As pet-parents, we like to attribute our pups many of our human characteristics. In fact, dogs and humans are both mammals who share many similarities when it comes to behaviors, feelings, and emotions; but do dogs cry? We may see tears coming from our dog’s eyes, and we may get scared and think: OMG my baby is crying! But do dogs cry the same way we do? Can they express their emotions through crying?
Do dogs cry? Tears in mammals
Mammals have three kinds of tears:
Basal: These are everyday tears since they guarantee the normal functioning of the eye by keeping it wet and moist. All mammals have them.
Reflexive: They are in charge of protecting the eye against dirt and other debris, by flushing them out.
Emotional: These tears are a response to emotions and feelings, and they come in higher volume. Whether it is for sadness or happiness, they appear as an emotional response.
Dogs' eyes have the first two kinds of tears, basal and reflexive, but they don't have an emotional eye response. So, while dogs can totally feel sad and grief just like us, human beings are the only animals who can shed tears out of emotions.
This doesn’t mean that dogs aren't sad or that they can’t express their sadness, they just do it in a different way. How? Through whimpers, yelping, whining, refusing treats, sleeping more than usual, and showing apathy around the things they used to enjoy.

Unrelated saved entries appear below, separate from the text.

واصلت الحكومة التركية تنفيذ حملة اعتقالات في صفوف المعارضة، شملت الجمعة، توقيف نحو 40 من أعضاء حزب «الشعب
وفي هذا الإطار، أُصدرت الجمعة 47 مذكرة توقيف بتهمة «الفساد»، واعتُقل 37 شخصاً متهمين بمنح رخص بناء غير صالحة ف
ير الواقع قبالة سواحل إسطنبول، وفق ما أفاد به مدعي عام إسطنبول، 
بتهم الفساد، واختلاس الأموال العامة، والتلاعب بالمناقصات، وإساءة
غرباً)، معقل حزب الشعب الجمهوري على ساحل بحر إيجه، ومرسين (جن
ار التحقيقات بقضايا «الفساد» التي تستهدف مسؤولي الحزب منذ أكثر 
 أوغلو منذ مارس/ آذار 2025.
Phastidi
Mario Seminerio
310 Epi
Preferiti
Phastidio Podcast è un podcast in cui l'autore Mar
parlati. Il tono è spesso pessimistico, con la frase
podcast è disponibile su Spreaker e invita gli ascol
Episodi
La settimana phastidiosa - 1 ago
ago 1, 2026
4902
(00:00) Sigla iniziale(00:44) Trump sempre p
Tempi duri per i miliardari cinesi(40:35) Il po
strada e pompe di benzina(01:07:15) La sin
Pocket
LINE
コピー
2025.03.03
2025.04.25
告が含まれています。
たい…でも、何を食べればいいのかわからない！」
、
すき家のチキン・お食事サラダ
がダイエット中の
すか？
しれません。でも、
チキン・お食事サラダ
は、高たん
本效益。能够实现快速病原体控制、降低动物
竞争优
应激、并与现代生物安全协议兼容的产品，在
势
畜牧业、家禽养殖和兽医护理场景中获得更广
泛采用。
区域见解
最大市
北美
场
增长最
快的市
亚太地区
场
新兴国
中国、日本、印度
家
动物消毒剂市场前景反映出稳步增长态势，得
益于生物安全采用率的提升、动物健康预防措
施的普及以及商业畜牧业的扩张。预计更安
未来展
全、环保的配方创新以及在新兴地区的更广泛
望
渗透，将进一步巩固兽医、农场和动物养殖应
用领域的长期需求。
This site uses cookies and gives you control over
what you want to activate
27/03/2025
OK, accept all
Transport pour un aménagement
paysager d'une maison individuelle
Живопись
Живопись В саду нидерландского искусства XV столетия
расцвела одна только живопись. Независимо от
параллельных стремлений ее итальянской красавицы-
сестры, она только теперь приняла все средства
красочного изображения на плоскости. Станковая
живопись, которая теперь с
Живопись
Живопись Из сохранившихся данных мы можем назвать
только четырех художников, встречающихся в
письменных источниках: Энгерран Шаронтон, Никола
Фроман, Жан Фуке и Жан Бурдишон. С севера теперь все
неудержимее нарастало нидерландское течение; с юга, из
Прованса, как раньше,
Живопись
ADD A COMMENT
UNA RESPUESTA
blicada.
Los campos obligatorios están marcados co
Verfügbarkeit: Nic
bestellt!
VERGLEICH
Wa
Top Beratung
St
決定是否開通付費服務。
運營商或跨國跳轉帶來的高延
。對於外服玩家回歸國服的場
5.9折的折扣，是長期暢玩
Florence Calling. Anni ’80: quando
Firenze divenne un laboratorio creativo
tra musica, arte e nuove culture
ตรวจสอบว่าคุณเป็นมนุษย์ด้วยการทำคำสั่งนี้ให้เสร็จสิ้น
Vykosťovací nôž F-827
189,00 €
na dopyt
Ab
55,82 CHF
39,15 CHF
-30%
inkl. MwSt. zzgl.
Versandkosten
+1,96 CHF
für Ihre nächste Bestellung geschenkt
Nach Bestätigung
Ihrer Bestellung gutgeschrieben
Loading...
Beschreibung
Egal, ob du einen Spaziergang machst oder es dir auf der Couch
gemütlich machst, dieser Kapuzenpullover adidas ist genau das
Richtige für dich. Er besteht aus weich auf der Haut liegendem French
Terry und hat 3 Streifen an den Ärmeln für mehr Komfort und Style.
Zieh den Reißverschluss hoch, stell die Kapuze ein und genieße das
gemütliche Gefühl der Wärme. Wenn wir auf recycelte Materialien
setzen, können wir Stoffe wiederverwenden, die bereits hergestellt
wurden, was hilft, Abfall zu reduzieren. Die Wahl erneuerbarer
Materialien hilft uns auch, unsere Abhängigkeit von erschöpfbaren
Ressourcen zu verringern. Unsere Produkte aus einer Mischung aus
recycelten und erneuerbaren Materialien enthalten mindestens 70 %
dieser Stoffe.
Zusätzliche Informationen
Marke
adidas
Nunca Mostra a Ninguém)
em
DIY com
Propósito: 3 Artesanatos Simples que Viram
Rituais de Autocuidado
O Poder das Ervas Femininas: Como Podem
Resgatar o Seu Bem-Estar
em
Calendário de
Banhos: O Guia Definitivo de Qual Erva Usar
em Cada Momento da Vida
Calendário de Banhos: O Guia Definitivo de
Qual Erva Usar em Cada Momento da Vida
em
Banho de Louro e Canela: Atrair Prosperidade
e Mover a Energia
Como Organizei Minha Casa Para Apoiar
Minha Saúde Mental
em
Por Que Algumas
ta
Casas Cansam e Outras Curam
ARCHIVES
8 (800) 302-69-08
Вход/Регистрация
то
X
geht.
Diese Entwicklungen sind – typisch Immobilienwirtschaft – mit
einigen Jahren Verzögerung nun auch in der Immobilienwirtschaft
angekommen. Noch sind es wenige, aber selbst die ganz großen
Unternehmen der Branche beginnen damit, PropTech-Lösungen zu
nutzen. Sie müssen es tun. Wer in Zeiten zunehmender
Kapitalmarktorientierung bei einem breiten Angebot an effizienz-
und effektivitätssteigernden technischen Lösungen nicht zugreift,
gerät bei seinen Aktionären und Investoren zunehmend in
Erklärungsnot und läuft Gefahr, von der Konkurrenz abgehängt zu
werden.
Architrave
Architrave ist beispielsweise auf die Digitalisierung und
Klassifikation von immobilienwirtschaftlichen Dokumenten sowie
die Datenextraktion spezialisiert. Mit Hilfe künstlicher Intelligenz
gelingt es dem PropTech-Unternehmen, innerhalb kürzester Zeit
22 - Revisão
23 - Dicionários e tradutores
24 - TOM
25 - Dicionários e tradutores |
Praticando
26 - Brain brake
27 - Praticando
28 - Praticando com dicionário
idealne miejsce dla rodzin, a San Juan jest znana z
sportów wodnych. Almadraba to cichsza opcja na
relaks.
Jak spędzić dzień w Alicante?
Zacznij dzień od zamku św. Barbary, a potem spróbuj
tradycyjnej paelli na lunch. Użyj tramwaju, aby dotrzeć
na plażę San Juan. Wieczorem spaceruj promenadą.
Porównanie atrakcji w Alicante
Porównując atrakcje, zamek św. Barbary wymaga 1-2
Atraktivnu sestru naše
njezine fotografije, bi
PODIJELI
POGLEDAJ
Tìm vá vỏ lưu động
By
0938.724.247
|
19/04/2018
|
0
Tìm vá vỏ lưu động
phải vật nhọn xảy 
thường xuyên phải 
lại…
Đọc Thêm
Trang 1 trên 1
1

‘But how is that possible? I’ve seen my dog shedding tears many times!’
Eye discharge is a pretty common process in dogs. In fact, you can use our Facial and Tear Cleaning Wipes in order to remove tears and saliva stains. However, if your pup is experiencing excessive tearing, now you know it is not because he/she is sad. You may need to pay attention since it can be a sign of a health issue.
Blockage of tear duct: If dogs’ eye sockets aren’t big enough, if eyelids are turned inwards, or if there is hair growth around the eyes, tear ducts can get blocked. When this happens, the drainage system is probably not working properly, and the eyes tend to be watery most of the time. Short-nosed breeds are more prone to tear duct blockage: Pugs, French Bulldogs, Pekingese, and Shih-Tzu, just to name a few.
Allergies: When dogs suffer from eye allergies, besides excessive tearing, they can experience redness, irritation, squinting of the affected eye, and pawing at their face. Allergies need to be correctly diagnosed by a vet in order to treat them. He/she will run several tests in order to dismiss other conditions and confirm allergic conjunctivitis. Once the diagnosis is confirmed, you should try to identify the allergens that are causing your dog's eye irritation, in order to avoid your pup having close contact with them.
Infections: Dogs’ eyes can get infected due to different reasons: keratitis, bacteria, fungi, viruses, and parasites, among others. The symptoms of infections are swelling, smelly discharge, tearing, and squinting. Infections need to be treated immediately: If they remain unsupervised, dogs can experience an infection of the cornea. You can read more about it in our blog about Dog eyes' infections.
Speck of dirt: Just as it happens to us humans when a speck of dirt enters your eye, it will fight back and will produce tears in order to flush the dust away. Usually, the speck of dirt goes away within a few minutes or hours, after the eye flushes it out. However, if you notice your dog is still struggling, please consult with the vet.